Exchange 2010 says goodbye to SIS

Fans of Exchange’s Single Instance Storage feature will be sad to know that is gone as of Exchange 2010.  That’s right.  Gone.

I was reminded of this fact when reading Dr. Dedupe’s latest blog post.  He points back to this blog post from Microsoft in 2007 that said  “Given current trends, we expect the value of single instance storage to continue to decline over time.”  I couldn’t find anything official on Microsoft’s site, but I did find this forum post that quoted this article.

The word is that SIS was hurting performance too much, so they took it out.  All you need to do is buy more storage for Exchange!

Or, as Dr. Dedupe pointed out, you can move your Exchange environment to NetApp where they will give you back what Microsoft took away, as their filers have free dedupe.  According to Dr. Dedupe, they’ve been seeing a 30% reduction in size.

----- Signature and Disclaimer -----

Written by W. Curtis Preston (@wcpreston). For those of you unfamiliar with my work, I've specialized in backup & recovery since 1993. I've written the O'Reilly books on backup and have worked with a number of native and commercial tools. I am now Chief Technical Evangelist at Druva, the leading provider of cloud-based data protection and data management tools for endpoints, infrastructure, and cloud applications. These posts reflect my own opinion and are not necessarily the opinion of my employer.

One thought on “Exchange 2010 says goodbye to SIS

  1. udubplate says:

    Read the third answer in this Q/A and it will make a little more sense.

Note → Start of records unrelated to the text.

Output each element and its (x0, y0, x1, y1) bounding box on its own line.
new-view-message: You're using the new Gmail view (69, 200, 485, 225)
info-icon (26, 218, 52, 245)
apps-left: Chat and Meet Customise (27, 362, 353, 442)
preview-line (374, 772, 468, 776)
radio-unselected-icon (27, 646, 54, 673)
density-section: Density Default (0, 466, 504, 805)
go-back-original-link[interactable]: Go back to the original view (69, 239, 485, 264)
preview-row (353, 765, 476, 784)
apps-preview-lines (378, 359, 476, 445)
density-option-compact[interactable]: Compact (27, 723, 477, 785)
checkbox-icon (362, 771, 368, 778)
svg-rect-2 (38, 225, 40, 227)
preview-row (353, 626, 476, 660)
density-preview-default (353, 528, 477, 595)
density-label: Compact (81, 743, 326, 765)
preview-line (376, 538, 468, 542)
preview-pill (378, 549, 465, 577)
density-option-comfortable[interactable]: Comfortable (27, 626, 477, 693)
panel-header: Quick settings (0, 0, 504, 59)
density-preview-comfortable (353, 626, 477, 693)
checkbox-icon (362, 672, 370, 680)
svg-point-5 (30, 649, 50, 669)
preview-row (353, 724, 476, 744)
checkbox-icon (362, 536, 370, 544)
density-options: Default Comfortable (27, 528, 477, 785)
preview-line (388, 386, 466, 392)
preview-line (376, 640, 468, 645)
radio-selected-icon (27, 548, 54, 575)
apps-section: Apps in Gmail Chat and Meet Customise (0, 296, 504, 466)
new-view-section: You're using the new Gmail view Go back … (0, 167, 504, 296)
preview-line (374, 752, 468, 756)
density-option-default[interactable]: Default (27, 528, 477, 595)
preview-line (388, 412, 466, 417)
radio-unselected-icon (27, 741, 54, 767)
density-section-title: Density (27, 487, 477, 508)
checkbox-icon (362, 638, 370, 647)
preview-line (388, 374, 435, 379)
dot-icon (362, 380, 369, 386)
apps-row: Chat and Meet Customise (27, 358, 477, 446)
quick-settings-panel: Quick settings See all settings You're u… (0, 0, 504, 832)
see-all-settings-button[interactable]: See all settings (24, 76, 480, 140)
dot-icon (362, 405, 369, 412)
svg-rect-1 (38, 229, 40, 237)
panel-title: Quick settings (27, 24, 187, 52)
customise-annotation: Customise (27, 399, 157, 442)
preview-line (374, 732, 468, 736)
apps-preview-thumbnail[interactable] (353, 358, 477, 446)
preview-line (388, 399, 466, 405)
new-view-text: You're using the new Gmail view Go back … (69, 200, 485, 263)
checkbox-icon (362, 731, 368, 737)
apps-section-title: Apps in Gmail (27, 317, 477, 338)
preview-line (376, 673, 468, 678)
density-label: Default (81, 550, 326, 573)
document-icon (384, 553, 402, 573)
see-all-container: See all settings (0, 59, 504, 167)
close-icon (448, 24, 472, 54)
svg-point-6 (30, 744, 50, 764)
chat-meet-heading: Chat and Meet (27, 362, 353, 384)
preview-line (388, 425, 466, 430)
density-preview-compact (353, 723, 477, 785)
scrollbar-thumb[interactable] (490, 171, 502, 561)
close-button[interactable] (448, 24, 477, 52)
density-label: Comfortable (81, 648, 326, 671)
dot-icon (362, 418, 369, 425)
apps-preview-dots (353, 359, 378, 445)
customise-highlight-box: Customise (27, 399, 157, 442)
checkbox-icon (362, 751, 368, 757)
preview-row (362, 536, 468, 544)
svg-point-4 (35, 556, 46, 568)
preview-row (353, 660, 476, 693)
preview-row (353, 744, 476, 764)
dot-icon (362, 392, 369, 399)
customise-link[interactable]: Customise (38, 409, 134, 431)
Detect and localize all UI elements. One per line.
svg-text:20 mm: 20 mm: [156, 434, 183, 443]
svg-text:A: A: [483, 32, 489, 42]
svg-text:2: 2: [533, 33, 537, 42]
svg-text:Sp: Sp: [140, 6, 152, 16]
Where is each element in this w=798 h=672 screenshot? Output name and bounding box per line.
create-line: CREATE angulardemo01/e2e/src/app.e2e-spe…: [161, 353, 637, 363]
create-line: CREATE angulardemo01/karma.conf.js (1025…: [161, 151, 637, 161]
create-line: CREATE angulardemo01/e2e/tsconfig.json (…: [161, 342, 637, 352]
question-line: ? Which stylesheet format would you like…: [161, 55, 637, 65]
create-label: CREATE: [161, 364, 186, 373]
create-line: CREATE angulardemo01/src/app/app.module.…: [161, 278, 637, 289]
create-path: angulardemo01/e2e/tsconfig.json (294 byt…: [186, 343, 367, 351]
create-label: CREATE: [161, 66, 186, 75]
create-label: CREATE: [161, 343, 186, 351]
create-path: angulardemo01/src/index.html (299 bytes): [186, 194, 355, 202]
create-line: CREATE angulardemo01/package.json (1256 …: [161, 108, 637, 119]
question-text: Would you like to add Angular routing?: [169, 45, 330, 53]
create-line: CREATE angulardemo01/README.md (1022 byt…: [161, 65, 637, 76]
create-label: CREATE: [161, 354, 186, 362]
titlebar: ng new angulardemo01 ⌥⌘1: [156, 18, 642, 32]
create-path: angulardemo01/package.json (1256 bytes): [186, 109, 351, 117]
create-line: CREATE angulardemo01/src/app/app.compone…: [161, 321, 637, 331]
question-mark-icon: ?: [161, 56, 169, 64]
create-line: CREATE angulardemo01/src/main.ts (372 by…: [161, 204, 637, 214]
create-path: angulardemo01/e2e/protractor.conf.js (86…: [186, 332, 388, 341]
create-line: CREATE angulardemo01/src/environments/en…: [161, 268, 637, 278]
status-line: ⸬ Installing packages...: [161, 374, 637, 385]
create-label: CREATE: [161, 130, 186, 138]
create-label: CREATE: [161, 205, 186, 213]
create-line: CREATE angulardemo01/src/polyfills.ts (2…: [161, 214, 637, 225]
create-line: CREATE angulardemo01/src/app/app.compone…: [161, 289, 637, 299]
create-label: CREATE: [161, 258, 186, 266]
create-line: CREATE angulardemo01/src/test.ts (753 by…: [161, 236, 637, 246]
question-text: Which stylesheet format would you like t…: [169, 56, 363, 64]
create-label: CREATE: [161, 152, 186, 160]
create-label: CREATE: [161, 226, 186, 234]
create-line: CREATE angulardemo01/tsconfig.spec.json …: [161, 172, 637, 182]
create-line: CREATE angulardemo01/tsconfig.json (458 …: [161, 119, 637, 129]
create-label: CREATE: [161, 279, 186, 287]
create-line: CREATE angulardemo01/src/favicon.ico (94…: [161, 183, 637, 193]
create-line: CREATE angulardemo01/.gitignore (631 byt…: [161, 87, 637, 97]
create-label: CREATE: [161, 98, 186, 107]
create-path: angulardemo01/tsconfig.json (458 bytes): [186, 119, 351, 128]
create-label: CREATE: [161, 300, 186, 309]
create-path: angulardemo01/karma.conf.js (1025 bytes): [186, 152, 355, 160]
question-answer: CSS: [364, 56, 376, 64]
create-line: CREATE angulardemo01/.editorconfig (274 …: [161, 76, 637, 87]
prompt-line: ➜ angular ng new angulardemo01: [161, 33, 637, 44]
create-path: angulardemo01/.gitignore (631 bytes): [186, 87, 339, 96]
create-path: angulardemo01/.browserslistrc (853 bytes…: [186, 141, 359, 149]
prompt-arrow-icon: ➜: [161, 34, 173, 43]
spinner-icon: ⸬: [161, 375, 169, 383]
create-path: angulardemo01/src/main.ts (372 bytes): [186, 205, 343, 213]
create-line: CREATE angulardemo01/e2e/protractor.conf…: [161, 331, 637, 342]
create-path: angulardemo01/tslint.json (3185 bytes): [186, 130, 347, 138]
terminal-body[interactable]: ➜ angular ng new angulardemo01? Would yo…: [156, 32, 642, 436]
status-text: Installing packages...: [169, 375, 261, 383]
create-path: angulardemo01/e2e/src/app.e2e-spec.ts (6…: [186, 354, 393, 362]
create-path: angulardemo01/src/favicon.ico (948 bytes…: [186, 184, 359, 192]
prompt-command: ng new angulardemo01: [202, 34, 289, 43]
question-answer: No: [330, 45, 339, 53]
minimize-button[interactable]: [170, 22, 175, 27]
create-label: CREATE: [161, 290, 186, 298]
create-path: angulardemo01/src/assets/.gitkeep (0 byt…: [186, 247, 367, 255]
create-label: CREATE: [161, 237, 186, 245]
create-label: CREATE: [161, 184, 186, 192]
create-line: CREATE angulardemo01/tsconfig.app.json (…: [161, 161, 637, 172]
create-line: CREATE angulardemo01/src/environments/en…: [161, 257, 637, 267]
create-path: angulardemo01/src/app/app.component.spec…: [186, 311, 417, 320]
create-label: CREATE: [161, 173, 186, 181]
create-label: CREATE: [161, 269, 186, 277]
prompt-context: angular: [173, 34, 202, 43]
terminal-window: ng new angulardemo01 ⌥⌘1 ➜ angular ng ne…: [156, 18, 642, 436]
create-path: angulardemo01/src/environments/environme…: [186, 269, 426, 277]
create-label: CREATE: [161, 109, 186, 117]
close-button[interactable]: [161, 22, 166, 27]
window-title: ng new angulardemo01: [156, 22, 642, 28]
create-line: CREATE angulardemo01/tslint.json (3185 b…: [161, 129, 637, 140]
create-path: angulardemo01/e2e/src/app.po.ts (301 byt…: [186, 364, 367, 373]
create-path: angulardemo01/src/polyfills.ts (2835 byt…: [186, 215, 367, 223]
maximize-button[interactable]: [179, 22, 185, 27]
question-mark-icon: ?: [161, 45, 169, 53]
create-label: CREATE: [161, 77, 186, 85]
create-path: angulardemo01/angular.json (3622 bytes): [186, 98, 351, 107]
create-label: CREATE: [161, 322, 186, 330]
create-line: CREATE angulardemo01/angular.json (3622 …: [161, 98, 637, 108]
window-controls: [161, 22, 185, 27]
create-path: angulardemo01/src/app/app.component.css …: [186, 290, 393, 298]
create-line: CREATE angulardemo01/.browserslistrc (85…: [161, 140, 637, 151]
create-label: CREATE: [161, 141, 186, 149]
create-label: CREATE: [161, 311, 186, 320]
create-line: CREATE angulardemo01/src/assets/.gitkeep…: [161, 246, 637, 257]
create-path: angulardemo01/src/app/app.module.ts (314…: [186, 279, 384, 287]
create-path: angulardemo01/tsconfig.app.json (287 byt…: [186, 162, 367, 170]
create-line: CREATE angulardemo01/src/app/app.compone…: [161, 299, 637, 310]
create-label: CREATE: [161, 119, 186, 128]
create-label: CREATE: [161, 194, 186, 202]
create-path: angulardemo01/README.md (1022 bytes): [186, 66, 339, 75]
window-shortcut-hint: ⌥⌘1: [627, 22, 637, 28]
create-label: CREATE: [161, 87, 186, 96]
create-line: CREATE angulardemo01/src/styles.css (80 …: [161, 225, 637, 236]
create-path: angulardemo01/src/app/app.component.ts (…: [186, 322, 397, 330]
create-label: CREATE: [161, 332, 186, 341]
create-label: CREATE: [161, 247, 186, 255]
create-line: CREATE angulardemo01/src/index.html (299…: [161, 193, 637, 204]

    Long story short, in attempting to improve performance by changing Exchange I/O to move sequential as opposed to random, it was a side effect that SIS needed to be removed. They have attempted to compensate for this by implementing additional compression. Most SIS savings have been rated in the 10% ish savings range which isn’t very significant in the scheme of things. Generally speaking, increasing storage footprint by 10% in order to signfiicantly reduce I/O requirements for an Exchange deployment is a welcome thing for most Exchange and Storage admins. Generally speaking, storage admins have had to leave many spindles partially empty or use very small drives as the number of spindles required to support an Exchange deployment typically far exceed the amount of space required which means all those half empty spindles are going to be more than enough space to make up for that little bit of extra space possibly needed due to the lack of SIS. In fact, many shops will likely be able to decrease the number of spindles required to support their Exchange deployments with 2010.